A entrevista concedida pela atriz Fernanda Montenegro à jornalista Sonia Racy (Estadão, 04 nov 07) foi uma verdadeira epifania.
A palavra ‘epifania’ veio do grego, passou pelo latim e chegou à língua portuguesa no século XV. Designa o momento decisivo em que o significado essencial de alguma coisa é percebido por um, por poucos ou por muitos. Às vezes, o essencial está num detalhe que passa ignorado pela maioria, mas é notado por poucos, às vezes por um olhar solitário.
Devido às influências do latim da Igreja, que incorporou com insidiosa objetividade e grande competência os cultos pagãos antigos, a palavra ‘epifania’ é mais conhecida como a festa dos Reis Magos, que não eram reis, nem magos, nem eram três e levaram cerca de 800 anos para nascer e ter nomes. (Ver meu artigo A Lenda dos Reis Magos, JB, 6/01/04).
Fernanda no Estadão
Vamos à entrevista. Sabemos que título e chamada são provavelmente obra do editor da página. O Estadão deu em letras garrafais: ‘NÃO SOU VIVANDEIRA DE GOVERNOS’.
A língua portuguesa é tão fascinante que requer uma outra parada, desta vez para comentar o título. Vivandeira designou originalmente a mulher do vivandeiro, o sujeito que, principalmente em tempos de guerra, vendia víveres aos militares, abastecendo as tropas. A mulher também o acompanhava e às vezes o ajudava no ofício. Nasciam desse convívio informações privilegiadas da caserna e por certo um intenso leva-e-traz, mexericos, fofocas etc.

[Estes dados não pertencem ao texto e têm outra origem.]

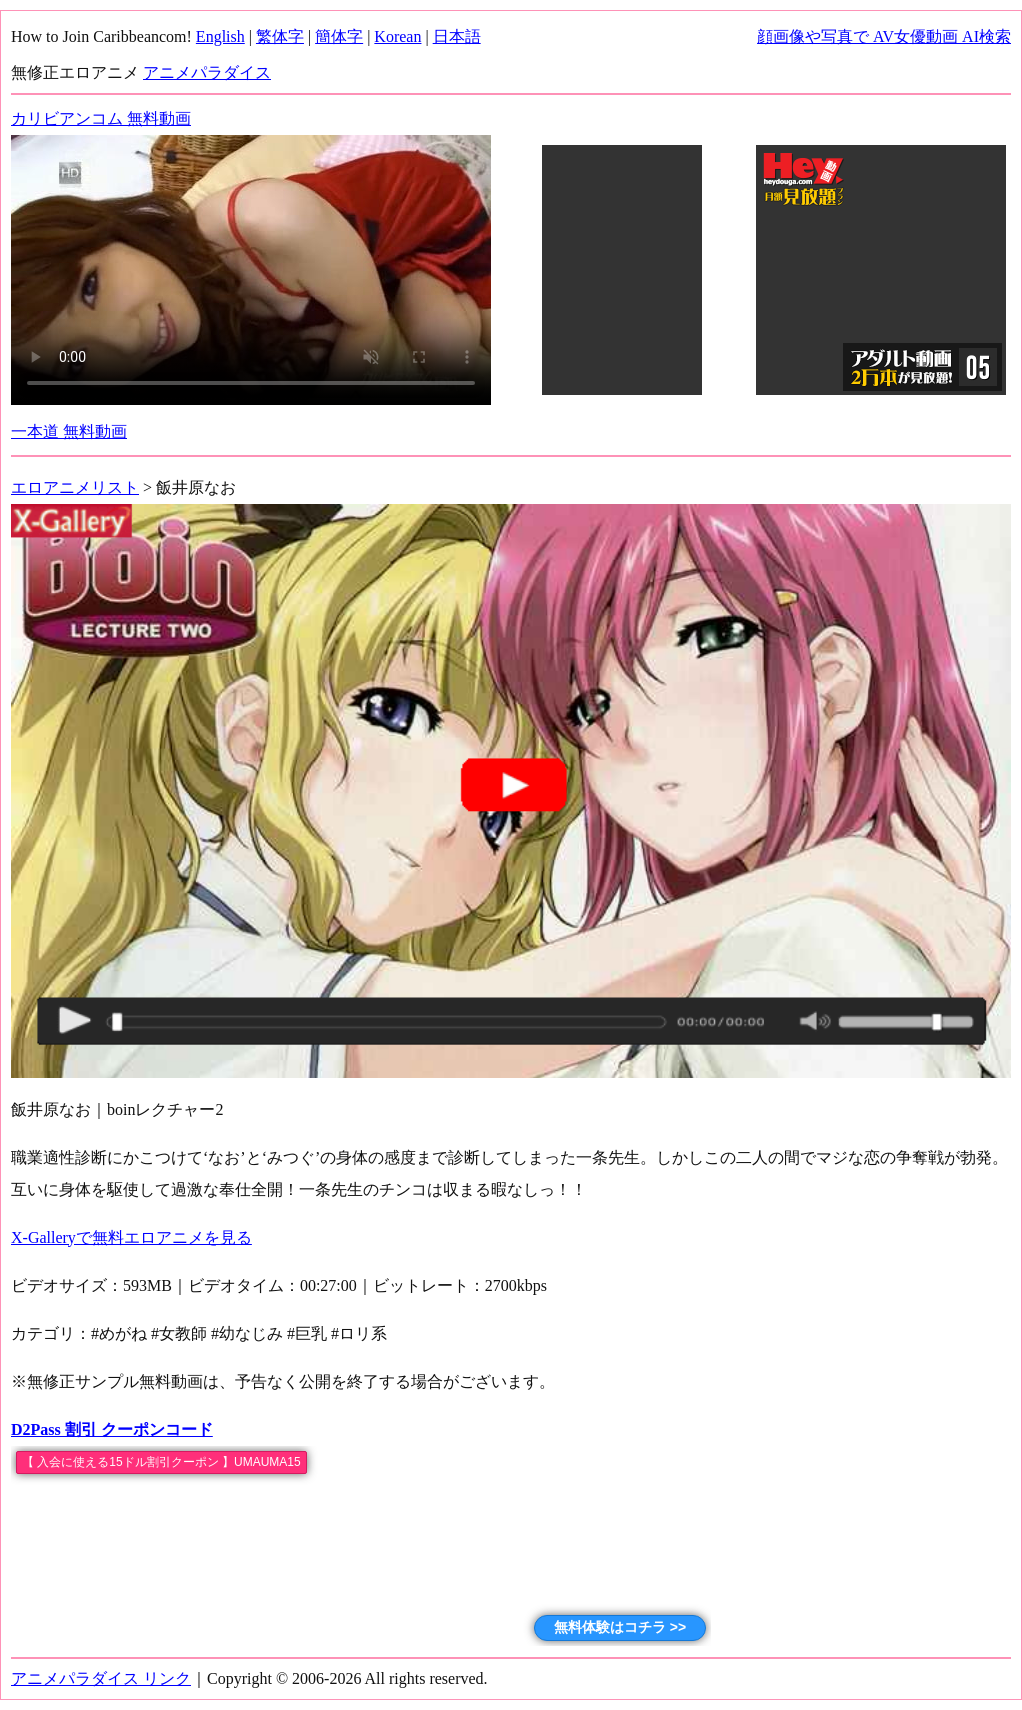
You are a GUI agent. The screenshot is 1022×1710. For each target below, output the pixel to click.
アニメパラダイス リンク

Mas ‘vivandeira’, como observou Elio Gaspari, é também ‘expressão trazida ao vocabulário político brasileiro pelo marechal Humberto Castelo Branco, em agosto de 1964, no auditório da Escola de Comando e Estado Maior do Exército. Reclamando dos civis que chamavam seu governo de militarista, disse o seguinte:
– Eu os identifico a todos. E são muitos deles, os mesmos que, desde 1930, como vivandeiras alvoroçadas, vêm aos bivaques bulir com os granadeiros e provocar extravagâncias do poder militar‘.
E agora? A atriz Fernanda Montenegro disse a frase destacada pelo editor, depois de declarar que, passadas as eleições, situação e oposição trabalham em conjunto: ‘Aí todo mundo se cala ou se compõe – e vamos vivendo. E eu não quero falar sobre isso, compreende? Estou falando, mas não domino o texto dessa peça, não estou por dentro da ‘informação’. Em matéria de política, eu não sou e nunca fui vivandeira de partidos nem de governos‘.
‘Então, no que você acredita?’, pergunta a entrevistadora. E a atriz: ‘Na arte e no trabalho‘.
E Sonia Racy perguntou também: ‘Estamos sendo governados por um ex-operário. O que acha disto?’.
A resposta é a epifania do começo deste texto: ‘Vê-se no rosto de Lula, no brilho de seus olhos, que ele é o homem mais feliz deste País. Está feliz porque conseguiu o impossível. Temos de entender a viagem desse homem. Ele vive o seu milagre em total arrebatamento‘.
‘Ele faz milagre no País?‘, pergunta Sonia Racy. E a atriz: ‘Aí já é outra coisa. Eu vejo o fenômeno desse personagem espantoso. Ele é um ator de extraordinário carisma, que tem a casa cheia todo dia. Tanto que tem mais de 60% de aprovação. Tem uma platéia infindável, está virando um mito. Mas a educação vai mal e a saúde vai pior‘.
Por fim, a entrevista diz mais nas entrelinhas, nas doces coerções da jornalista que levam a atriz a revelar o que não queria, quer dizer, chegamos ao cerne da etimologia de ‘entrevista’: uma fresta pela qual muitas coisas podem ser vistas. Ou poucas, mas importantes! É dessas leituras que nunca olvidamos, que, ainda que não guardemos o recorte do jornal, ele ficará em algum canto de nossas lembranças para que as opiniões da grande atriz possam ser no futuro melhor analisadas e melhor compreendidas.